如何从多个向量构造一个 numpy 数组，其数据按 id 对齐

Question

如何从多个向量构造一个 numpy 数组，其数据按 id 对齐

Tin*_*tin 2 python numpy machine-learning scikit-learn

我正在使用Python、numpy和scikit-learn。我有存储在 SQL 表中的键和值的数据。我将其作为元组列表检索为：[(id, value),...]。每个 id 在列表中只出现一次，元组按 id 升序排列。这个过程完成了几次，所以我有多个key: value对的列表。这样：

dataset = []
for sample in samples:
    listOfTuplePairs = getDataFromSQL(sample)    # get a [(id, value),...] list
    dataset.append(listOfTuplePairs)

Run Code Online (Sandbox Code Playgroud)

密钥可能在不同的样本中重复，并且每一行的长度可能不同。一个例子dataset可能是：

dataset = [[(1, 0.13), (2, 2.05)],
           [(2, 0.23), (4, 7.35), (5, 5.60)],
           [(2, 0.61), (3, 4.45)]]

Run Code Online (Sandbox Code Playgroud)

可以看出，每一行都是一个样本，并且一些id（在本例中为2）出现在多个样本中。

问题：我希望构建一个适合用 scikit-learn 处理的单个（可能是稀疏的）numpy 数组。与每个样本的特定键 (id) 相关的值应在同一“列”中对齐（如果这是正确的术语），以便上述示例的矩阵如下所示：

    ids =     1    2     3      4    5
          ------------------------------
dataset = [(0.13, 2.05, null, null, null),
           (null, 0.23, null, 7.35, 5.60),
           (null, 0.61, 4.45, null, null)]

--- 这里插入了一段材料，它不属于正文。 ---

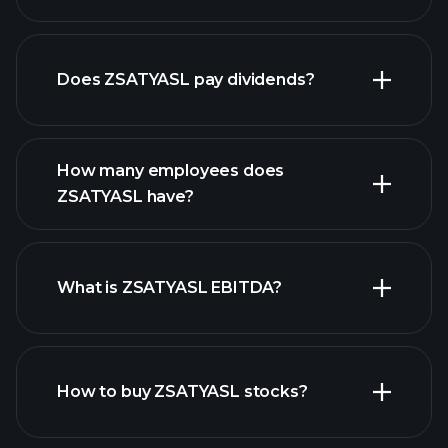
financial
reports
Does ZSATYASL pay dividends?
financial reports
How many employees does
high-dividend stocks
ZSATYASL have?
What is ZSATYASL EBITDA?
largest
employers
How to buy ZSATYASL stocks?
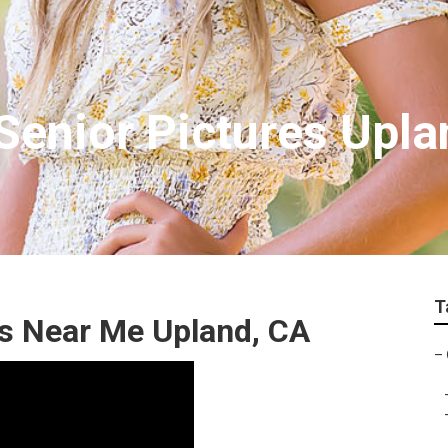
enior Pictures Upla
T
s Near Me Upland, CA
–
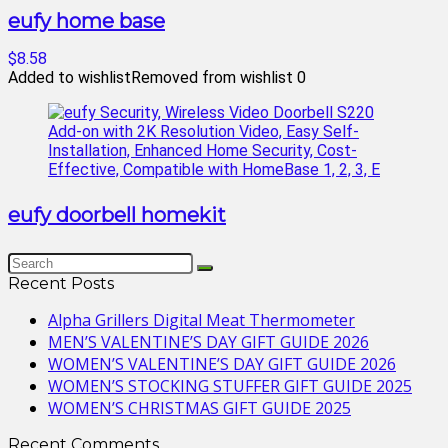
eufy home base
$8.58
Added to wishlist
Removed from wishlist
0
eufy doorbell homekit
Recent Posts
Alpha Grillers Digital Meat Thermometer
MEN’S VALENTINE’S DAY GIFT GUIDE 2026
WOMEN’S VALENTINE’S DAY GIFT GUIDE 2026
WOMEN’S STOCKING STUFFER GIFT GUIDE 2025
WOMEN’S CHRISTMAS GIFT GUIDE 2025
Recent Comments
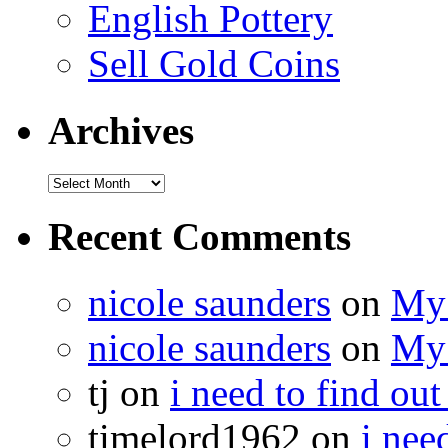
English Pottery
Sell Gold Coins
Archives
Recent Comments
nicole saunders
on
My 
nicole saunders
on
My 
tj on
i need to find out
timelord1962 on
i nee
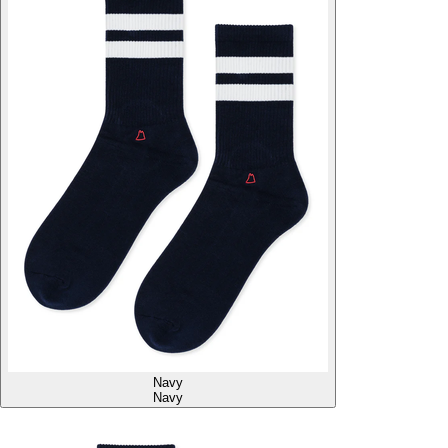
Navy
Navy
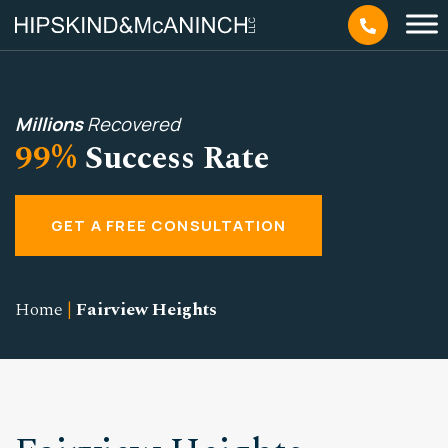
Millions
Recovered
99%
Success Rate
GET A FREE CONSULTATION
Home
|
Fairview Heights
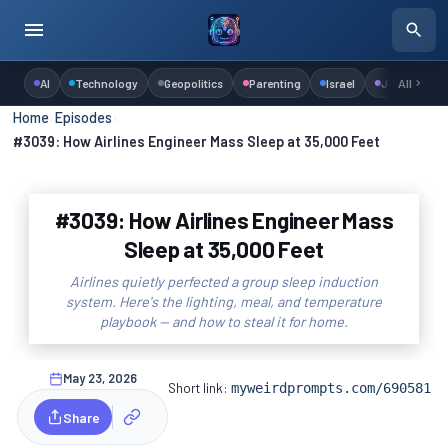
AI
Technology
Geopolitics
Parenting
Israel
Judaism
All
Home
›
Episodes
›
#3039: How Airlines Engineer Mass Sleep at 35,000 Feet
#3039: How Airlines Engineer Mass
Sleep at 35,000 Feet
Airlines quietly perfected a group sleep induction
system. Here's the lighting, meal, and temperature
playbook — and how to steal it for home.
May 23, 2026
Short link:
myweirdprompts.com/690581
Share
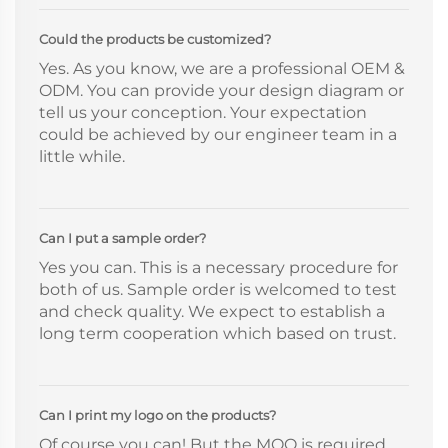
Could the products be customized?
Yes. As you know, we are a professional OEM &
ODM. You can provide your design diagram or
tell us your conception. Your expectation
could be achieved by our engineer team in a
little while.
Can I put a sample order?
Yes you can. This is a necessary procedure for
both of us. Sample order is welcomed to test
and check quality. We expect to establish a
long term cooperation which based on trust.
Can I print my logo on the products?
Of course you can! But the MOQ is required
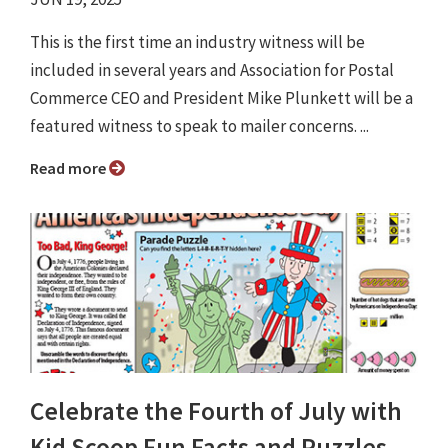
This is the first time an industry witness will be
included in several years and Association for Postal
Commerce CEO and President Mike Plunkett will be a
featured witness to speak to mailer concerns. ...
Read more
Celebrate the Fourth of July with
Kid Scoop Fun Facts and Puzzles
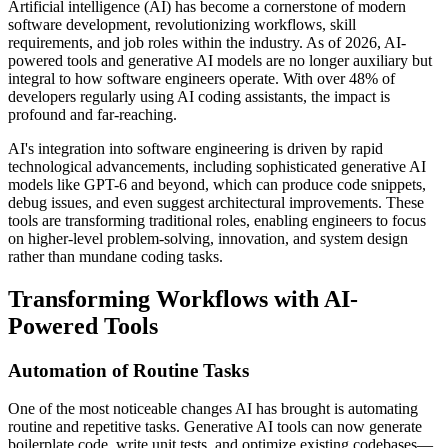
Artificial intelligence (AI) has become a cornerstone of modern
software development, revolutionizing workflows, skill
requirements, and job roles within the industry. As of 2026, AI-
powered tools and generative AI models are no longer auxiliary but
integral to how software engineers operate. With over 48% of
developers regularly using AI coding assistants, the impact is
profound and far-reaching.
AI's integration into software engineering is driven by rapid
technological advancements, including sophisticated generative AI
models like GPT-6 and beyond, which can produce code snippets,
debug issues, and even suggest architectural improvements. These
tools are transforming traditional roles, enabling engineers to focus
on higher-level problem-solving, innovation, and system design
rather than mundane coding tasks.
Transforming Workflows with AI-
Powered Tools
Automation of Routine Tasks
One of the most noticeable changes AI has brought is automating
routine and repetitive tasks. Generative AI tools can now generate
boilerplate code, write unit tests, and optimize existing codebases—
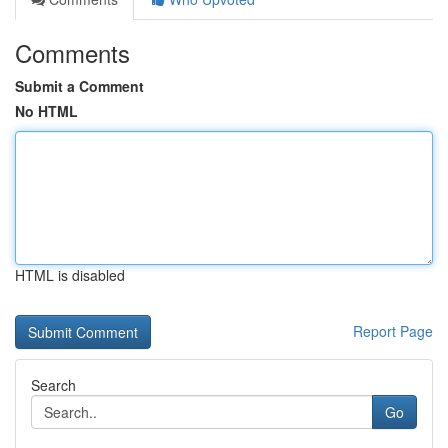
Comments
Submit a Comment
No HTML
HTML is disabled
Report Page
Search
Go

Run Code Online (Sandbox Code Playgroud)

如您所见，我还希望从矩阵中去除 id（尽管我需要保留它们的列表，以便我知道矩阵中的值与什么相关。每个初始key: value对列表可能包含数千行，并且可能有几千个样本，因此结果矩阵可能非常大。请提供考虑速度（在 Python 的限制范围内）、内存效率和代码清晰度的答案。

非常非常感谢您的帮助。

Answer 1

Div*_*kar 5

这是一种基于 NumPy 的方法，用于创建coo_matrix关注内存效率的稀疏矩阵-

from scipy.sparse import coo_matrix

# Construct row IDs
lens = np.array([len(item) for item in dataset])
shifts_arr = np.zeros(lens.sum(),dtype=int)
shifts_arr[lens[:-1].cumsum()] = 1
row = shifts_arr.cumsum()

# Extract values from dataset into a NumPy array
arr = np.concatenate(dataset)

# Get the unique column IDs to be used for col-indexing into output array
col = np.unique(arr[:,0],return_inverse=True)[1]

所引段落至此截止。